Hier der direkte Link zum Buch auf der Verlagsseite.

G, Rise

kopfsalat hat gesagt:
Gesendet am 11. Mai 2015 um 12:01
hier noch der direktlink

silberhorn hat gesagt:
Gesendet am 11. Mai 2015 um 12:17
Komisch, meine Adressleiste war total ausgefüllt. Vielleicht weil ich auf der Verlagsseite in der Suche zuerst den Namen des Autors eingab. Wie dem auch sei: Danke für die Links.

roger_h hat gesagt: Interview mit Werner Bätzig
Gesendet am 11. Mai 2015 um 12:19
"Die Alpen werden zu billig verkauft"

Werner Bätzing ist der bekannteste Alpenforscher.
Ein Gespräch über Dirndlabende, Spektakeltourismus und gigantische Luxusprojekte

INTERVIEW: MATTHIAS DAUM UND FLORIAN GASSER

DIE ZEIT: Herr Bätzing, sind Sie ein Sisyphos?

Werner Bätzing: Wieso?

ZEIT: Vor 30 Jahren erschien Ihr Standardwerk Die Alpen. Schon damals kritisierten Sie, dass die Bergwelt zu einer großen Kirmes verkommt. Sind Sie gescheitert?

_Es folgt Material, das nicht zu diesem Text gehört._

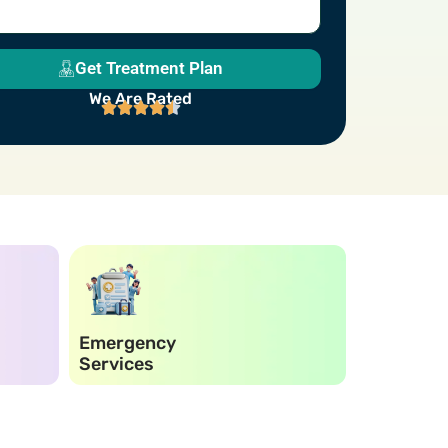
Get Treatment Plan
We Are Rated
Emergency
Electroni
Services
Records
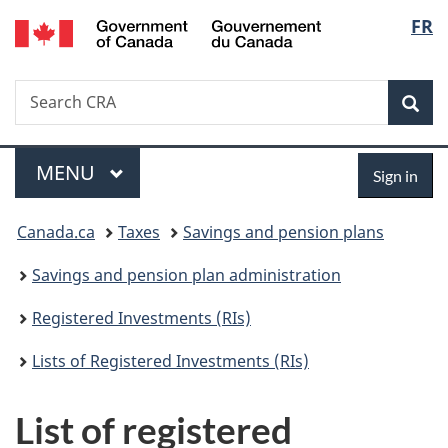
/
Langu
FR
Skip
Skip
Switch
Gouvernement
to
to
to
select
du
main
"About
basic
Canada
Search
Search
content
government"
HTML
Sea
CRA
version
Menu
Sign
MAIN
MENU
Sign in
in
You
Canada.ca
Taxes
Savings and pension plans
are
Savings and pension plan administration
here:
Registered Investments (RIs)
Lists of Registered Investments (RIs)
List of registered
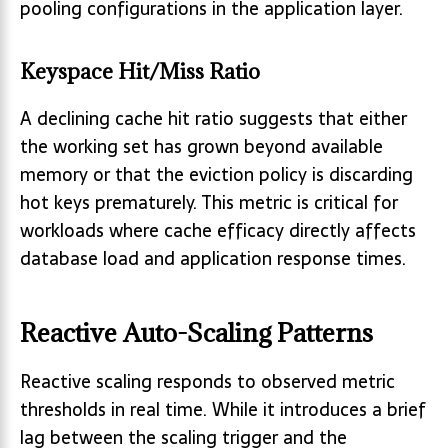
pooling configurations in the application layer.
Keyspace Hit/Miss Ratio
A declining cache hit ratio suggests that either
the working set has grown beyond available
memory or that the eviction policy is discarding
hot keys prematurely. This metric is critical for
workloads where cache efficacy directly affects
database load and application response times.
Reactive Auto-Scaling Patterns
Reactive scaling responds to observed metric
thresholds in real time. While it introduces a brief
lag between the scaling trigger and the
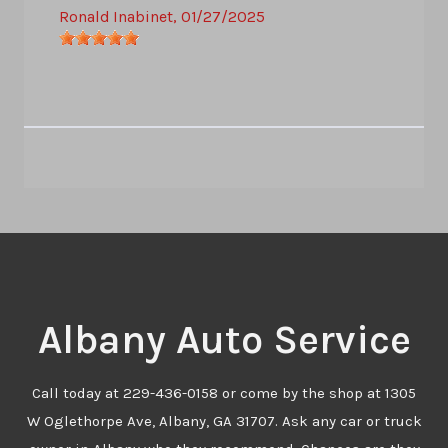
Ronald Inabinet
, 01/27/2025
Albany Auto Service
Call today at
229-436-0158
or come by the shop at 1305
W Oglethorpe Ave, Albany, GA 31707. Ask any car or truck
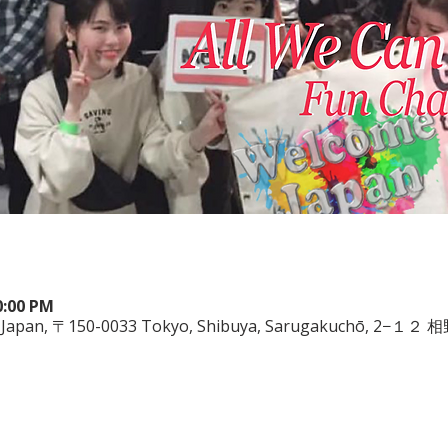
0:00 PM
ya, Japan, 〒150-0033 Tokyo, Shibuya, Sarugakuchō, 2−１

Bätzing: Im Gegenteil. Viele Menschen beziehen sich auf meine Arbeit und erkennen, dass sich Naturschutz und wirtschaftliche Entwicklung nicht gegenseitig ausschließen – wovon man vor 30 Jahren noch vollständig überzeugt war. Aber als Einzelner kann man natürlich nicht eine gesamtgesellschaftliche Entwicklung aufhalten.

ZEIT: Hat sich die Situation in den Alpen in den vergangenen 30 Jahren also verbessert?

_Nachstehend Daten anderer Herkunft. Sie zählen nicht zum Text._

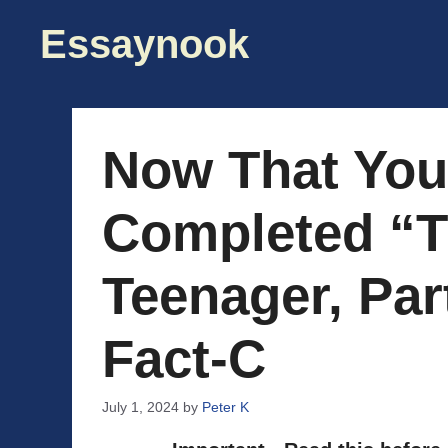
Skip
Essaynook
to
content
Now That You
Completed “Tr
Teenager, Part
Fact-C
July 1, 2024
by
Peter K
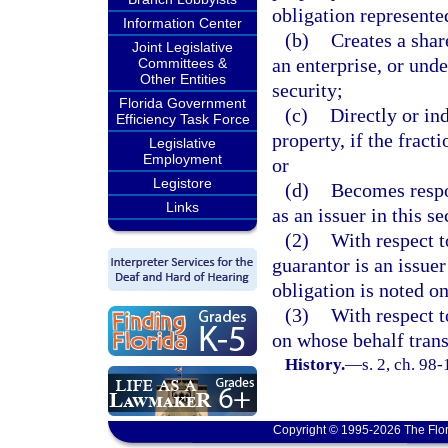
obligation represented
Information Center
(b)
Creates a share
Joint Legislative
an enterprise, or unde
Committees &
Other Entities
security;
Florida Government
(c)
Directly or ind
Efficiency Task Force
property, if the fracti
Legislative
Employment
or
Legistore
(d)
Becomes respon
Links
as an issuer in this se
(2)
With respect t
guarantor is an issuer
obligation is noted on
(3)
With respect t
on whose behalf trans
History.
—
s. 2, ch. 98-
Copyright © 1995-2026 The Flor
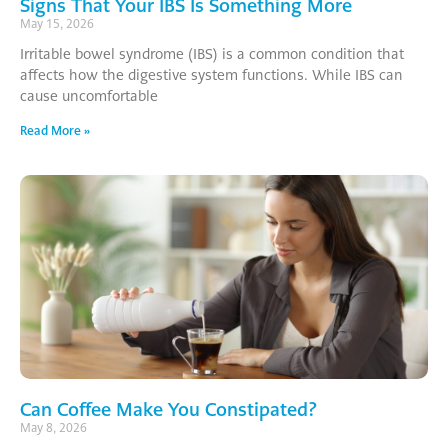
Signs That Your IBS Is Something More
May 15, 2026
Irritable bowel syndrome (IBS) is a common condition that
affects how the digestive system functions. While IBS can
cause uncomfortable
Read More »
Can Coffee Make You Constipated?
May 8, 2026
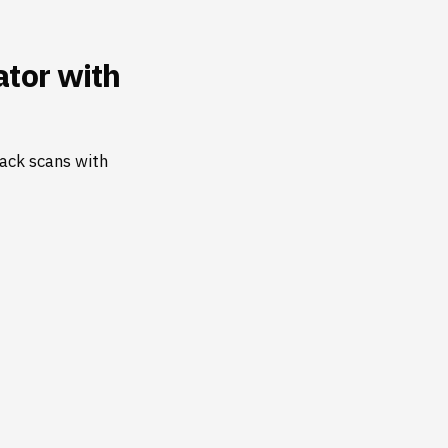
tor with
ack scans with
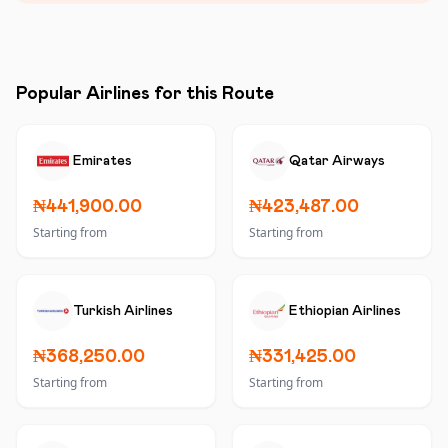
Popular Airlines for this Route
Emirates
Qatar Airways
₦441,900.00
₦423,487.00
Starting from
Starting from
Turkish Airlines
Ethiopian Airlines
₦368,250.00
₦331,425.00
Starting from
Starting from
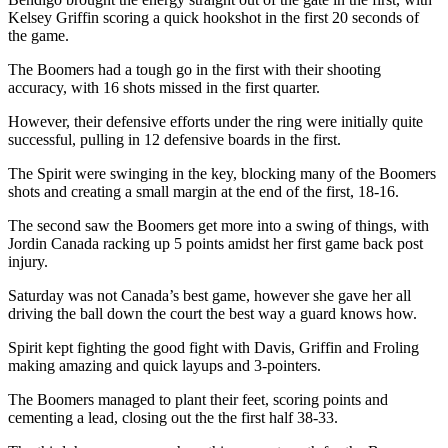
Kelsey Griffin scoring a quick hookshot in the first 20 seconds of
the game.
The Boomers had a tough go in the first with their shooting
accuracy, with 16 shots missed in the first quarter.
However, their defensive efforts under the ring were initially quite
successful, pulling in 12 defensive boards in the first.
The Spirit were swinging in the key, blocking many of the Boomers
shots and creating a small margin at the end of the first, 18-16.
The second saw the Boomers get more into a swing of things, with
Jordin Canada racking up 5 points amidst her first game back post
injury.
Saturday was not Canada’s best game, however she gave her all
driving the ball down the court the best way a guard knows how.
Spirit kept fighting the good fight with Davis, Griffin and Froling
making amazing and quick layups and 3-pointers.
The Boomers managed to plant their feet, scoring points and
cementing a lead, closing out the the first half 38-33.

Bätzing: Nein, sie hat sich signifikant verschlechtert. Früher standen die Alpen im Zentrum der europäischen Aufmerksamkeit – sei es als Freizeitregion, sei es als Transitregion, sei es mit ihren Umweltproblemen. Heute gelten die Alpen als Peripherie. Die Goldgräberzeit im alpinen Tourismus ist längst zu Ende, und die Berglandwirtschaft geht permanent weiter zurück.

ZEIT: Mit welchen Folgen?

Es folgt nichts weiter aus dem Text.